The Central Bank of Kenya (CBK) is unlikely to tighten monetary policy further at the end of this month as it looks to keep interest rates in check and mitigate against a looming slowdown in the economy and depressed credit growth.
The CBK’s monetary policy committee (MPC) meets on May 29 at a time headline inflation has shot up to 11.48 per cent, well above the preferred ceiling of 7.5 per cent. This is mainly driven by increases in cost of food—due to drought—and fuel as crude prices recover in the international market.
The CBK in its May 5 Weekly bulletin said that food inflation increased significantly, largely driven by increases in prices of vegetables, flour, grains and milk. “Food inflation increased to 19.5 per cent in April 2017 from 17.2 per cent in March 2017 while fuel inflation increased marginally to 3.7 per cent in April 2017 from 3.3 per cent in March 2017, mainly driven by increases in the cost of rent and electricity. However, the Non Food Non Fuel inflation declined marginally to 4.3 per cent in April 2017 from 4.5 per cent in March 2017”.
Whereas the surge in headline inflation would ordinarily necessitate monetary tightening, I view chances of a rate rise in the next meeting as remote. In view of recent interest rate cap law which cap the maximum amount of interest banks should charge to borrowers and also interest to pay depositors, a hike in the benchmark rate will occasion a rise in commercial bank lending rates at a time when the government is aggressively engaging efforts to lower the cost of credit.
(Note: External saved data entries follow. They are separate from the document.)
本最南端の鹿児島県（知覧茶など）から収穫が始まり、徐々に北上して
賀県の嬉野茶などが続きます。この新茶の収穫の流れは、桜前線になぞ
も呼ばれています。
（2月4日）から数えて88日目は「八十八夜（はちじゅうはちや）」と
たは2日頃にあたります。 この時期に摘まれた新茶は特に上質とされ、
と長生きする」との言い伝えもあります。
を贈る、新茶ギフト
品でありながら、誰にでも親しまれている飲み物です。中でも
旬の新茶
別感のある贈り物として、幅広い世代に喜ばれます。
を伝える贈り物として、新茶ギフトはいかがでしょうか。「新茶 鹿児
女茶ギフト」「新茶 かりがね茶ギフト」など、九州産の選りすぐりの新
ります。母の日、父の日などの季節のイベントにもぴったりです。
The other challenge is if the rate is raised, there are number of potential borrowers who qualify at the current rate but if its raised this cohort is locked off.
Being an election year, there is looming slowdown of the economy between the remaining part of quarter two, a fact that the CBK will be keen to mitigate through accommodative policy.
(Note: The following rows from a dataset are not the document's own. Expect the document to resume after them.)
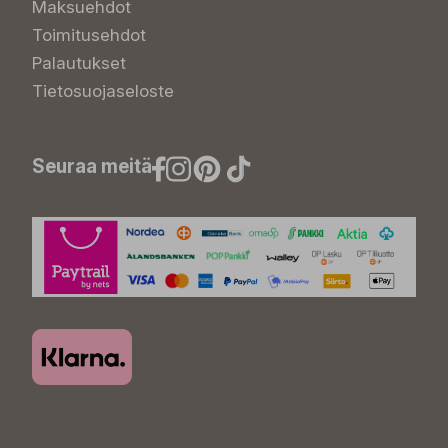
Maksuehdot
Toimitusehdot
Palautukset
Tietosuojaseloste
Seuraa meitä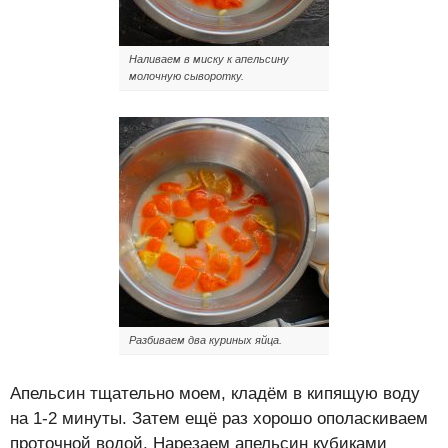
Наливаем в миску к апельсину
молочную сыворотку.
Разбиваем два куриных яйца.
Апельсин тщательно моем, кладём в кипящую воду
на 1-2 минуты. Затем ещё раз хорошо ополаскиваем
проточной водой. Нарезаем апельсин кубиками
The governor indicated that he was more concerned about the slowdown in private sector credit growth, which came down to 4.3 per cent in December 2016 (year-on-year) compared to 16.8 per cent at the beginning of last year.
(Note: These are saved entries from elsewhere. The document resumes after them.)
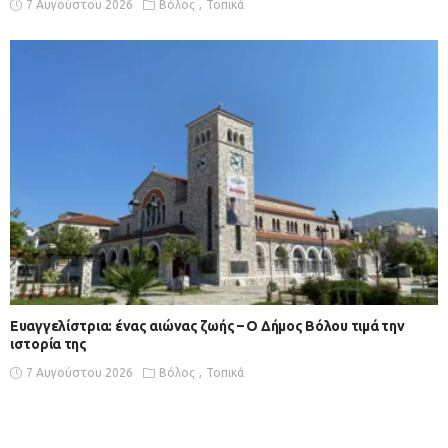
7 Αυγούστου 2026
Βόλος
Τοπικά
Ευαγγελίστρια: ένας αιώνας ζωής – Ο Δήμος Βόλου τιμά την
ιστορία της
7 Αυγούστου 2026
Βόλος
Τοπικά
The CBK considers credit growth rate of between 12 and 15 per cent to be ideal to stimulate economic growth.
Dr Njoroge also said that the MPC would likely allow for the initial shock of the higher food and fuel inflation to filter through before looking at further impact and making a decision based on the numbers, “Overall inflation accelerated further to 11.5 per cent in April 2017 from 10.3 per cent in March 2017, on account of continued increase in food prices. The increase in overall inflation was reflected by increased inflation in the “Food and Non Alcoholic Beverages”. May 5 CBK weekly bulletin.
With definitely competing circumstances ie high inflation, low credit growth, economic slowdown and a stable shilling I expect MPC to leave rate unchanged.